We have also given weight to the fact that by the terms of the policy itself, without regard to defendant’s by-laws relating to suicide, there could be no recovery, unless death was caused by accidental means, and that the burden of proving that it was so caused rests upon plaintiff. Huestis v. Aetna Life Ins. Co. 131 Minn. 461, 155 N. W. 643; McAlpine v. Fidelity & Casualty Co. supra. We have noted the absence of evidence revealing the usual motives or causes which have prompted men to commit suicide or manifesting a previous suicidal intent. We have considered Mr. Farrar’s conduct prior to the day of his death; his attempts to guard against draughts in his house; his desire for warmth and habitual complaints that he was cold when others were comfortable; his unfamiliarity with gas stoves and the defective condition of the stove in his kitchen; his lapses of memory; his dislike of visitors and abnormal desire to have it appear that his house was unoccupied; and from these and other circumstances of minor importance, but all tending to support plaintiff’s contention that his death was accidental, we hold that reasonable minds might properly reach different conclusions as to the inferences fairly deducible from the evidence, and that, therefore, the trial court properly permitted the verdict to stand.

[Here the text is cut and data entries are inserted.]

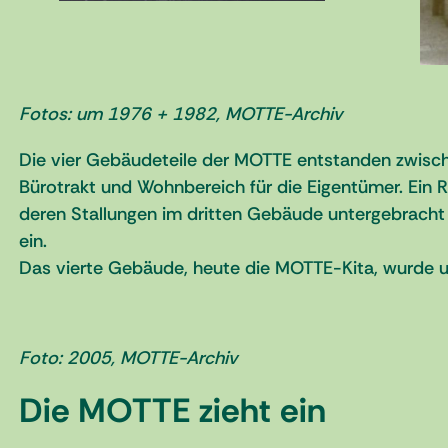
Fotos: um 1976 + 1982, MOTTE-Archiv
Die vier Gebäudeteile der MOTTE entstanden zwis
Bürotrakt und Wohnbereich für die Eigentümer. Ein
deren Stallungen im dritten Gebäude untergebracht
ein.
Das vierte Gebäude, heute die MOTTE-Kita, wurde u
Foto: 2005, MOTTE-Archiv
Die MOTTE zieht ein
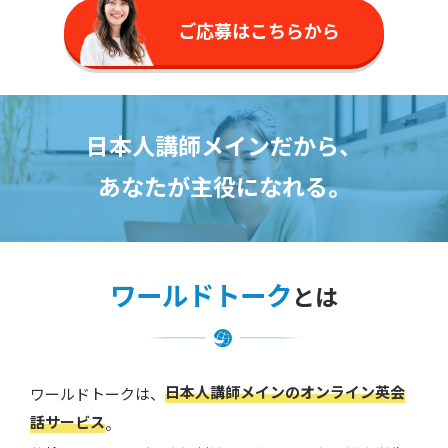
ご応募はこちらから
日本人講師メインだから、
あなたが主役になれる。
ワールドトーク
とは
日本人講師メインのオンライン英会
ワールドトークは、
話サービス
。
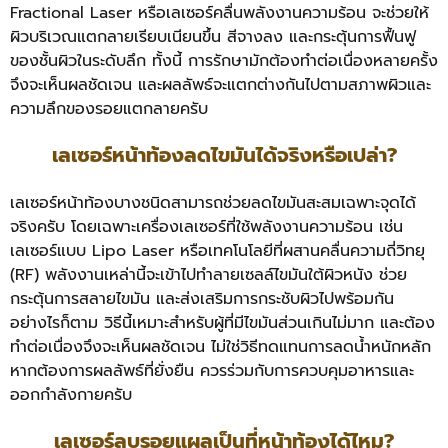
Fractional Laser หรือเลเซอร์คลื่นพลังงานความร้อน จะช่วยให้
ผิวบริเวณแตกลายเรียบเนียนขึ้น สีจางลง และกระตุ้นการฟื้นฟู
ของชั้นผิวในระดับลึก ทั้งนี้ การรักษามักต้องทำต่อเนื่องหลายครั้ง
จึงจะเห็นผลชัดเจน และผลลัพธ์จะแตกต่างกันไปตามสภาพผิวและ
ความลึกของรอยแตกลายครับ
เลเซอร์หน้าท้องลดไขมันได้จริงหรือเปล่า?
เลเซอร์หน้าท้องบางชนิดสามารถช่วยลดไขมันสะสมเฉพาะจุดได้
จริงครับ โดยเฉพาะเครื่องเลเซอร์ที่ใช้พลังงานความร้อน เช่น
เลเซอร์แบบ Lipo Laser หรือเทคโนโลยีที่ผสานคลื่นความถี่วิทยุ
(RF) พลังงานเหล่านี้จะเข้าไปทำลายเซลล์ไขมันใต้ผิวหนัง ช่วย
กระตุ้นการสลายไขมัน และส่งเสริมการกระชับผิวไปพร้อมกัน
อย่างไรก็ตาม วิธีนี้เหมาะสำหรับผู้ที่มีไขมันส่วนเกินไม่มาก และต้อง
ทำต่อเนื่องจึงจะเห็นผลชัดเจน ไม่ใช่วิธีทดแทนการลดน้ำหนักหลัก
หากต้องการผลลัพธ์ที่ยั่งยืน ควรร่วมกับการควบคุมอาหารและ
ออกกำลังกายครับ
เลเซอร์ลบรอยแผลเป็นที่หน้าท้องได้ไหม?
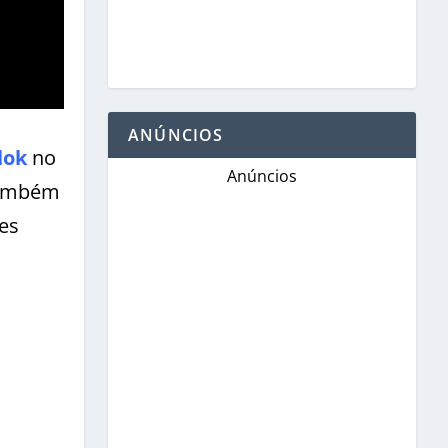
ANÚNCIOS
lok
no
Anúncios
também
zes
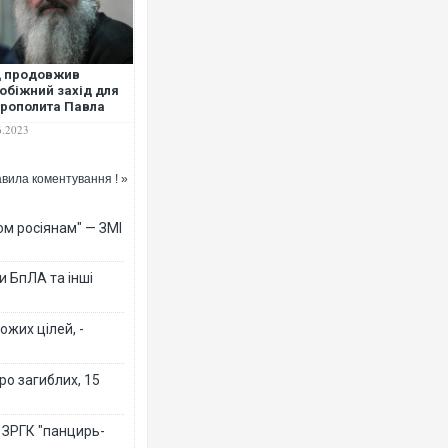
д продовжив
обіжний захід для
рополита Павла
ідя
6.2023
вила коментування ! »
ом росіянам" — ЗМІ
 БпЛА та інші
ожих цілей, -
ро загиблих, 15
 ЗРГК "панцирь-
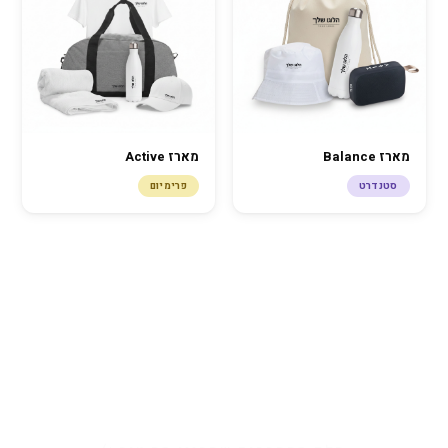
מארז Balance
מארז Active
סטנדרט
פרימיום
חלק מהחברות שהבינו מה טוב :)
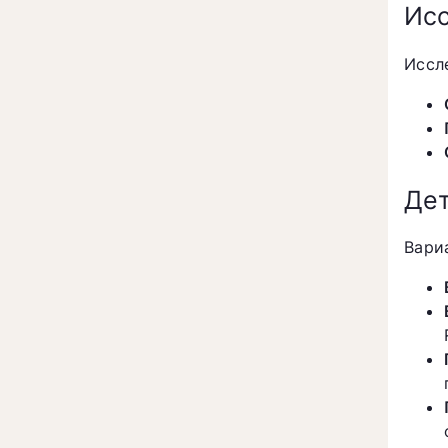
Исс
Иссл
Дет
Вари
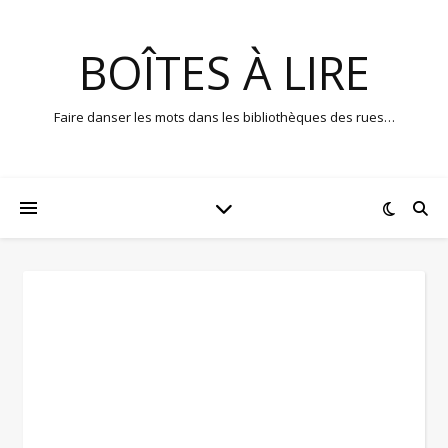
BOÎTES À LIRE
Faire danser les mots dans les bibliothèques des rues…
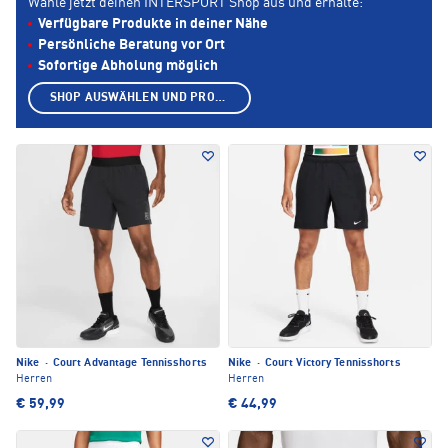
Wähle jetzt deinen INTERSPORT Shop aus und erhalte:
Verfügbare Produkte in deiner Nähe
Persönliche Beratung vor Ort
Sofortige Abholung möglich
SHOP AUSWÄHLEN UND PRODUKTE ANZEIGEN
Nike
·
Court Advantage Tennisshorts
Nike
·
Court Victory Tennisshorts
Herren
Herren
€ 59,99
€ 44,99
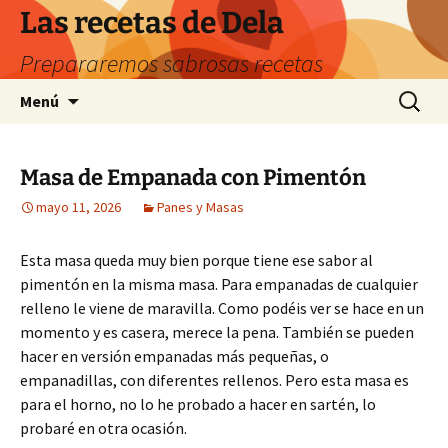
Saltar
Las recetas de Dela
al
Prepararemos sabrosas recetas
contenido
Buscar:
Menú
Masa de Empanada con Pimentón
mayo 11, 2026
Panes y Masas
Esta masa queda muy bien porque tiene ese sabor al
pimentón en la misma masa. Para empanadas de cualquier
relleno le viene de maravilla. Como podéis ver se hace en un
momento y es casera, merece la pena. También se pueden
hacer en versión empanadas más pequeñas, o
empanadillas, con diferentes rellenos. Pero esta masa es
para el horno, no lo he probado a hacer en sartén, lo
probaré en otra ocasión.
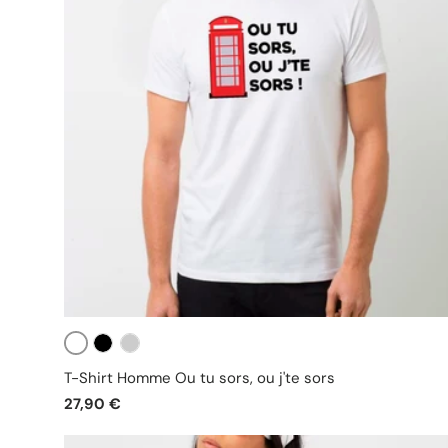
Blanc
Noir
Gris
T-Shirt Homme Ou tu sors, ou j'te sors
27,90 €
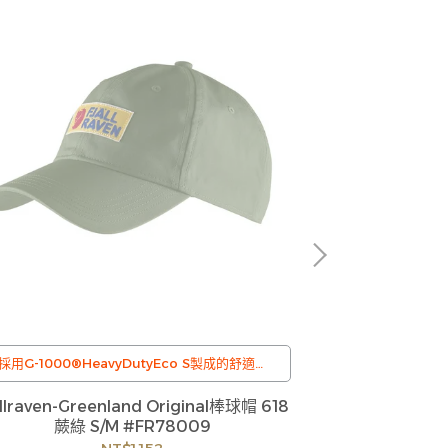
對於只想攜帶少
說，我們縮小了
Fjallraven-K
採用G-1000®HeavyDutyEco S製成的舒適棒
球帽，結合Fjallraven 1970年代的復古徽章
allraven-Greenland Original棒球帽 618
蕨綠 S/M #FR78009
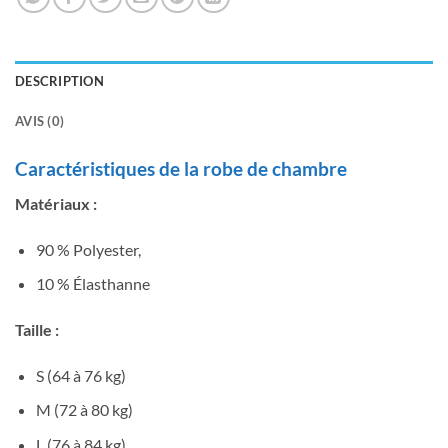
DESCRIPTION
AVIS (0)
Caractéristiques de la robe de chambre
Matériaux :
90 % Polyester,
10 % Élasthanne
Taille :
S (64 à 76 kg)
M (72 à 80 kg)
L (76 à 84 kg)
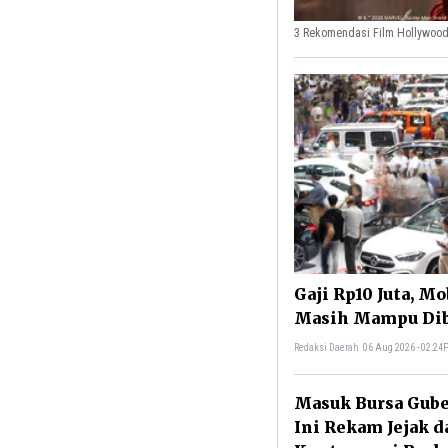
3 Rekomendasi Film Hollywood
Gaji Rp10 Juta, Mo
Masih Mampu Dibe
Redaksi Daerah
06 Aug 2026 - 02:2
Masuk Bursa Gube
Ini Rekam Jejak d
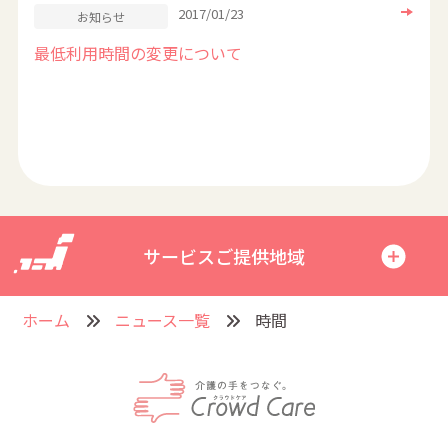
2017/01/23
お知らせ
最低利用時間の変更について
サービスご提供地域
ホーム
ニュース一覧
時間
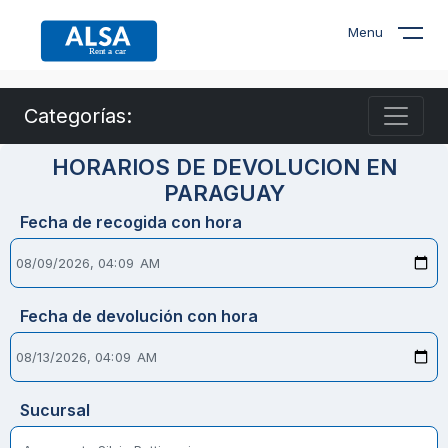
Menu
Categorías:
HORARIOS DE DEVOLUCION EN
PARAGUAY
Fecha de recogida con hora
Fecha de devolución con hora
Sucursal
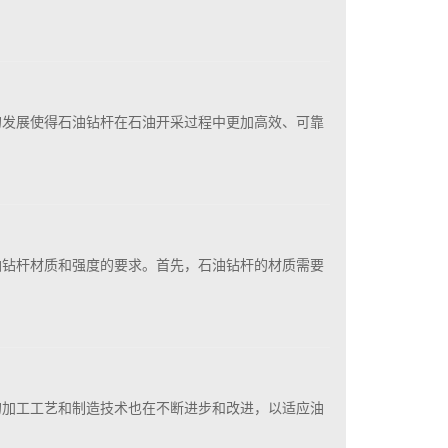
的发展使得石油钻杆在石油开采过程中更加高效、可靠
油钻杆材质和强度的要求。首先，石油钻杆的材质需要
的加工工艺和制造技术也在不断进步和改进，以适应油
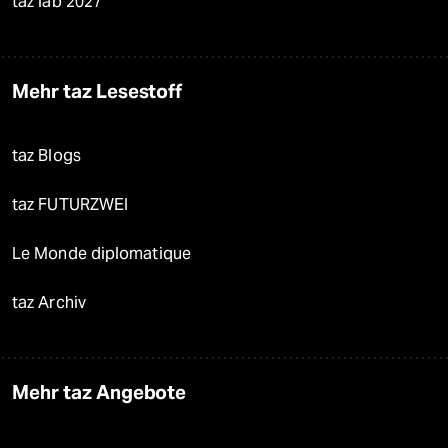
taz lab 2027
Mehr taz Lesestoff
taz Blogs
taz FUTURZWEI
Le Monde diplomatique
taz Archiv
Mehr taz Angebote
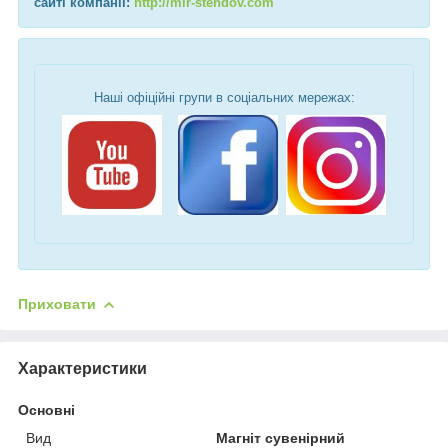
сайті компанії:
http://mir-stendov.com
Наші офіційні групи в соціальних мережах:
Приховати
Характеристики
Основні
Вид
Магніт сувенірний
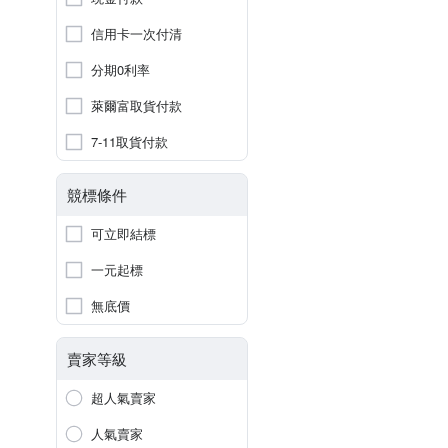
信用卡一次付清
分期0利率
萊爾富取貨付款
7-11取貨付款
競標條件
可立即結標
一元起標
無底價
賣家等級
超人氣賣家
人氣賣家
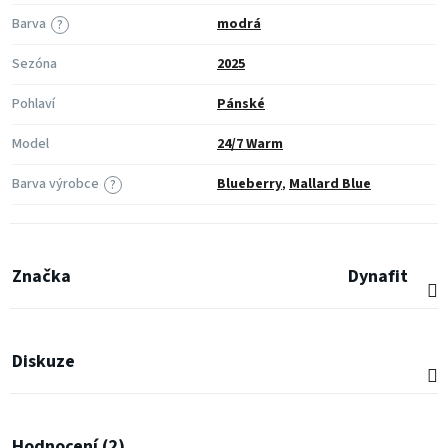
Barva
modrá
?
Sezóna
2025
Pohlaví
Pánské
Model
24/7 Warm
Barva výrobce
Blueberry
,
Mallard Blue
?
Značka
Dynafit
Diskuze
Hodnocení (2)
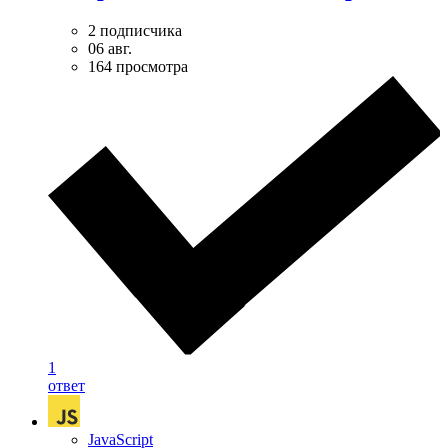
2 подписчика
06 авг.
164 просмотра
1
ответ
JavaScript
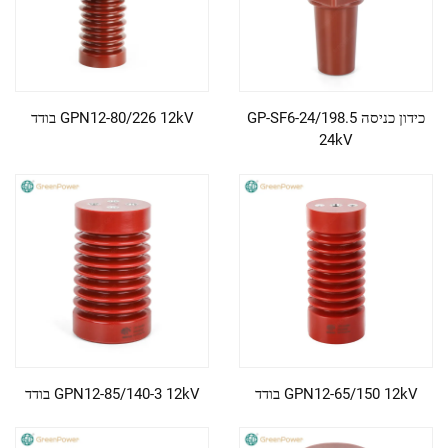
כידון כניסה GP-SF6-24/198.5
GPN12-80/226 12kV בודד
24kV
GPN12-65/150 12kV בודד
GPN12-85/140-3 12kV בודד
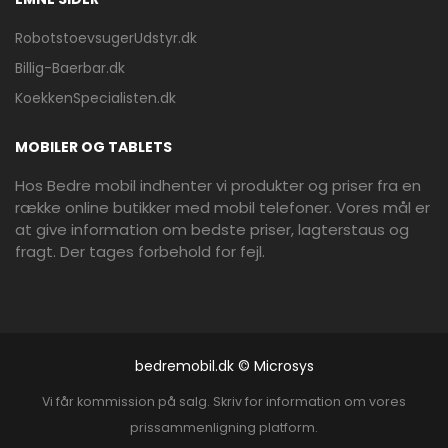
RobotstoevsugerUdstyr.dk
Billig-Baerbar.dk
KoekkenSpecialisten.dk
MOBILER OG TABLETS
Hos Bedre mobil indhenter vi produkter og priser fra en
række online butikker med mobil telefoner. Vores mål er
at give information om bedste priser, lagterstaus og
fragt. Der tages forbehold for fejl.
bedremobil.dk © Microsys
Vi får kommission på salg. Skriv for information om vores
prissammenligning platform.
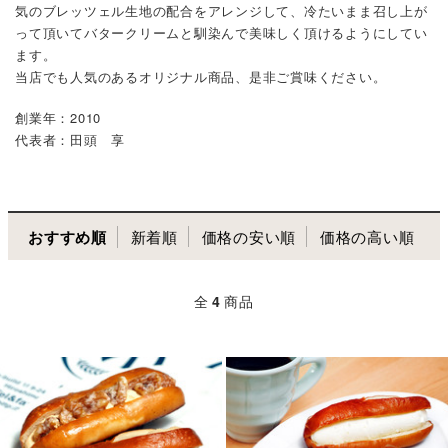
気のブレッツェル生地の配合をアレンジして、冷たいまま召し上が
って頂いてバタークリームと馴染んで美味しく頂けるようにしてい
ます。
当店でも人気のあるオリジナル商品、是非ご賞味ください。
創業年：2010
代表者：田頭 享
おすすめ順
新着順
価格の安い順
価格の高い順
全
4
商品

It is suggested in appellant’s brief, quoting Winslow, J., in Rens v. N. W. Mut. R. Assn. 100 Wis. 266, 75 N. W. 991, that such a holding *474“would amount to a pitiable stultification of the reasoning powers.” The case has been tried twice and we are unwilling, upon the record before us, to convict the members of the two juries who found in plaintiff’s favor and the able and impartial district judges who presided at the trials of having affronted reason in passing as they did upon the vital question in the case. To hold that different minds could not reasonably come to different conclusions from the evidence and that indubitably the case is one of suicide would be to arrogate to ourselves a monopoly .in the ability to reason logically and honestly, as was pointed out in Agen v. Metropolitan Life Ins. Co. 105 Wis. 217, 230, 80 N. W. 1020, 76 Am. St. 905, by the same able jurist whose remark in the Eens ease is quoted for our edification.

2. Mrs. Farrar, when called in rebuttal, was asked whether her husband had ever expressed himself on the subject of suicide. Over defendant’s objection, she answered: “He did not believe in that sort of thing at all,” Defendant moved that the answer be stricken out. There was no ruling on the motion. Plaintiff’s’counsel then admonished the witness not to state her husband’s belief, but to give his expressions on the subject, and she then answered, without objection, that “he often expressed himself in this way, that it was wrong for one to do that sort of thing.”

The first answer should have been stricken out,’ but we think defendant was not prejudiced because it was not stricken, in view of the answer finally given without objection, and that under the rule stated in Hale v. Life I. & I. Co. 65 Minn. 548, 68 N. W. 182, it was within the discretion of the trial court to receive the testimony without specifically limiting it to a time immediately preceding Farrar’s death.

3. We find no prejudicial error in the rulings on the admission of evidence to which exception was taken. A sufficient foundation was laid to justify the ruling that the testimony of a witness given at the first trial might be read, it appearing with reasonable certainty that she was no longer within the jurisdiction of the court.

There was no prejudicial error in the instructions given or in the refusal to give the instructions requested by defendant. We regard the *475charge as a clear and fair statement of the legal principles by which the jury should be guided in weighing the evidence and returning a verdict.

The order appealed from is affirmed.